The voting of the 75 regular members showed significantly how undependable the LP-led coalition is. Of the 40 that voted YES, only 37.33 percent (28) came from the coalition (24 LP, 2 NP, 2 NPC). Thanks to seven from other parties and five from the party-lists joined the 28 to compile a 53.33 percent YES. While only four from the coalition voted NO, 14 (18.67%) were absent.
The 23.6 percent YES turn-out of the LP-led coalition in AHC-98 is an alarm call for the President and the House LP-led leaders to work – not only double-time and doubly hard – to rally their own people to pass the BBL. Victory, like charity, begins at home.
If the ACHBBL vote was not reassuring, the lesser it will be in the plenary. In the 98-member ACHBLL, the percentage ratio of Mindanaons (66) to non-Mindanaons (32) is 67 to 33. In the 291-member House the percentage ratio is very much more skewed in reverse. Of the 235 district representatives, only 59 and of the 56 party-lists, only 10 are Mindanaons.
Of the 66 Mindanaons in the AHCBBL, 40 (60.6%) and of the 32 non-Mindanaons, 10 (31.25%) voted YES. The interest of non-Mindanaons in the BBL is much less than that of the Mindanaons.
In the House, the President’s best ace is the LP-led coalition composed of 178 district representatives, more than 70 percent potential majority. Can he turn this into reality? In the Senate, it is different; but strong leadership can turn the tide.

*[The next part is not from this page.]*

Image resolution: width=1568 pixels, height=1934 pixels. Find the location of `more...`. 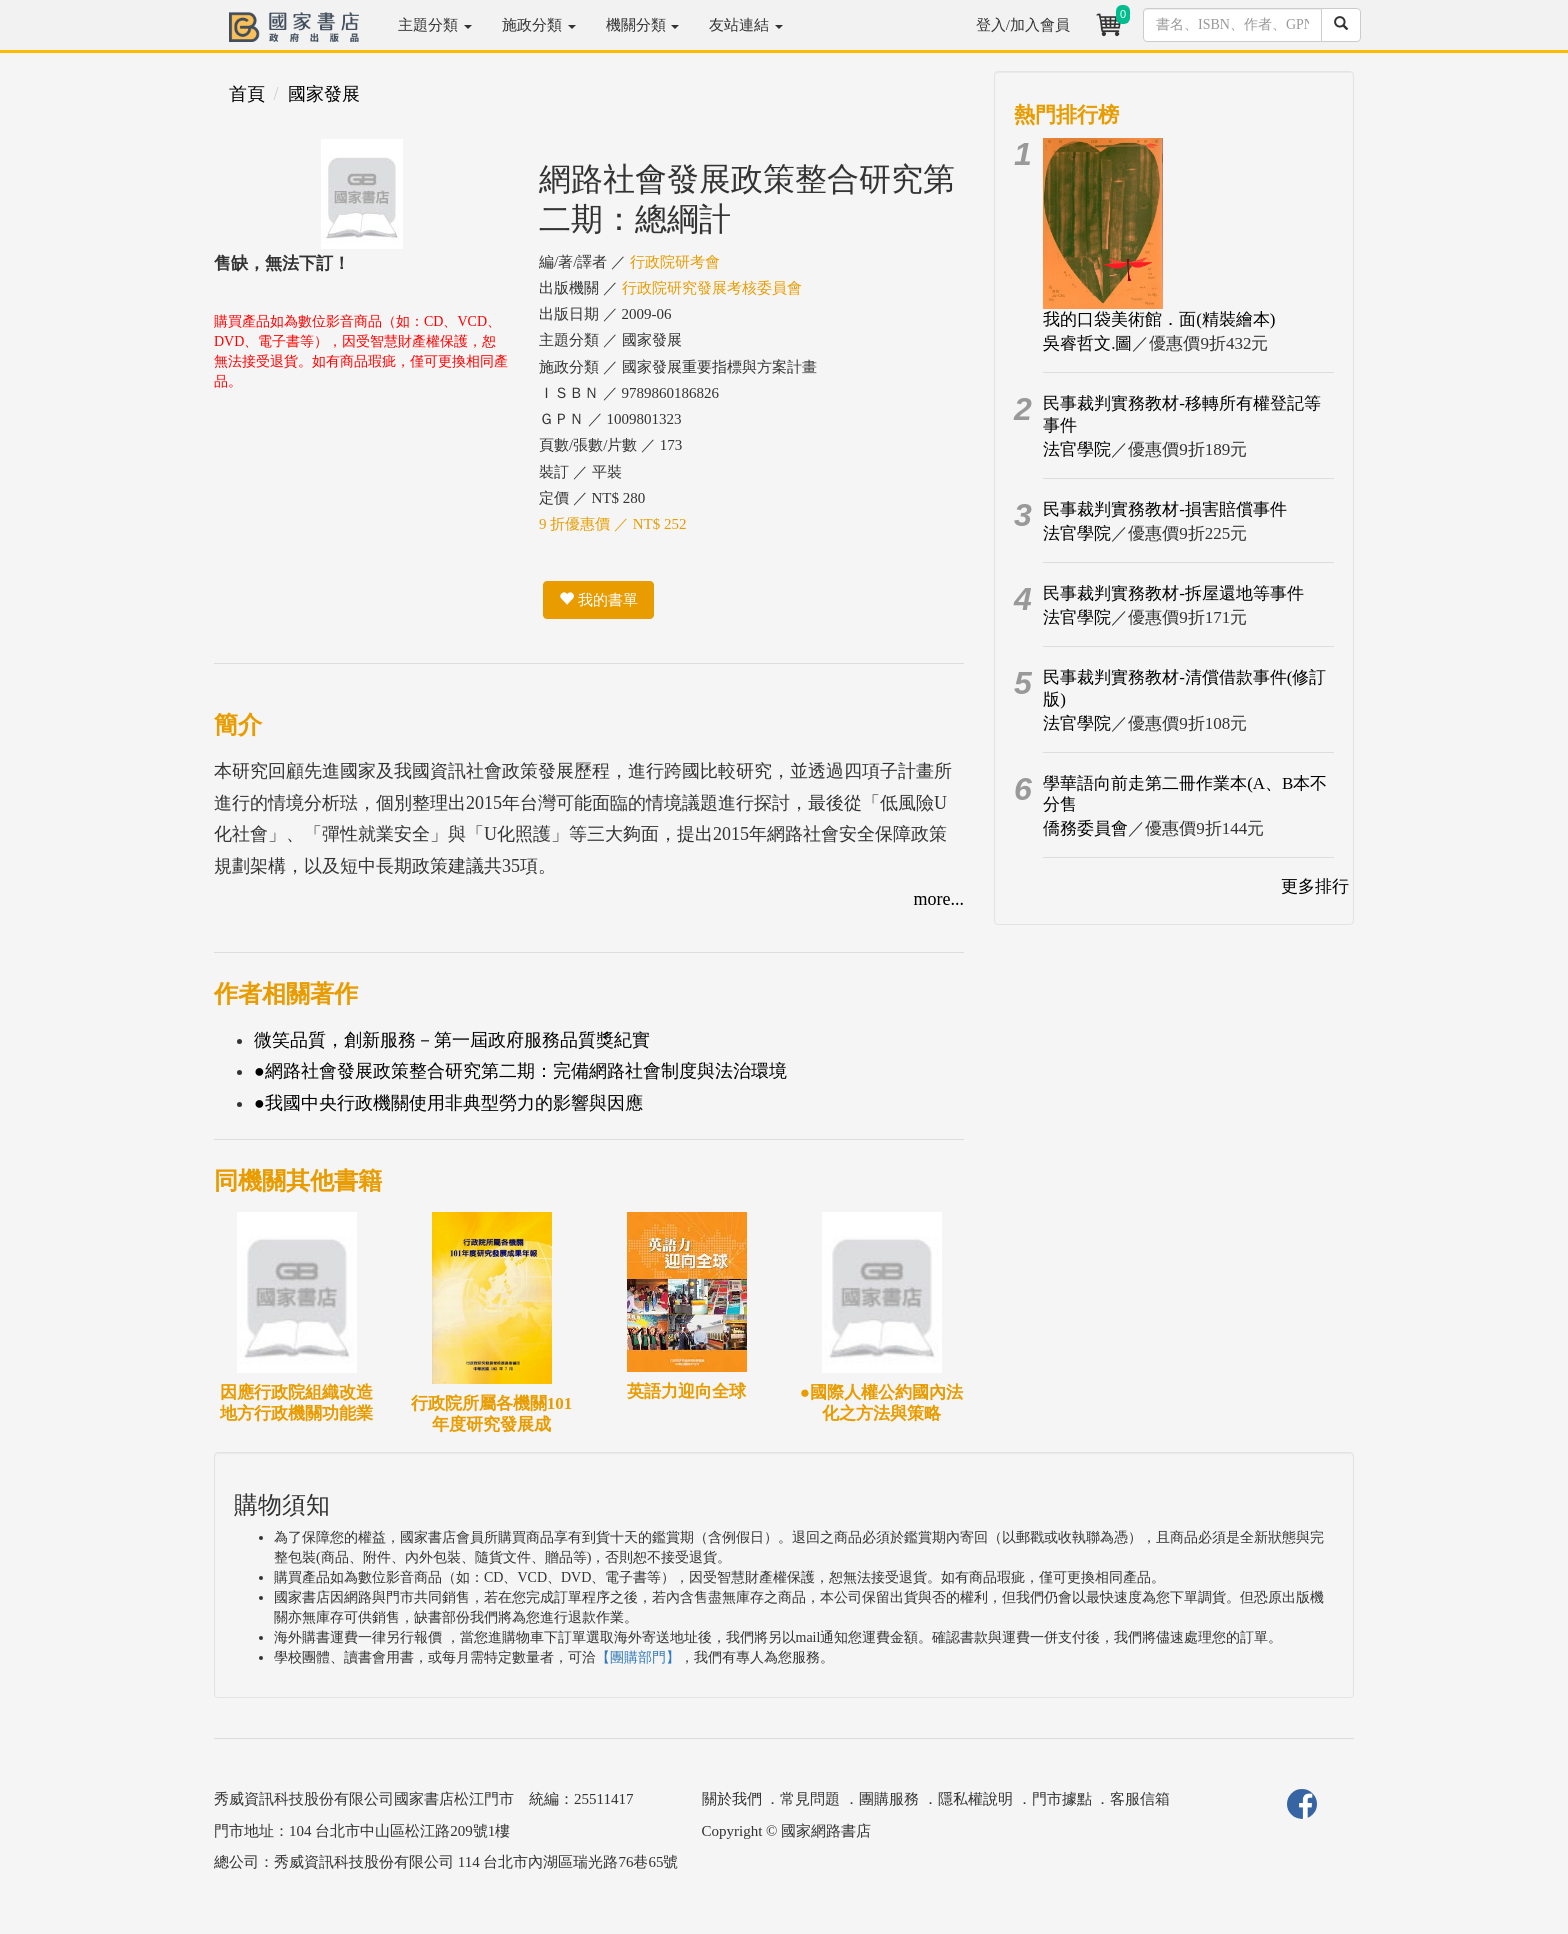 more... is located at coordinates (939, 899).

Besides leadership implication – the President’s appeal to the coalition is not really that strong – the voting also shed some truth in the sincerity of the members of the Congress. Whether they would vote YES, NO or ABSTAIN is their personal right and must be respected. But members of the committee have the obligation to attend the voting. The 36.61 percent (30 of the 98) in entire membership and the 32 percent (24 of the 75) in the regular membership of the AHCBBL is a disappointing reflection of sincerity.
More will be exposed after the voting and during the plenary debate and voting.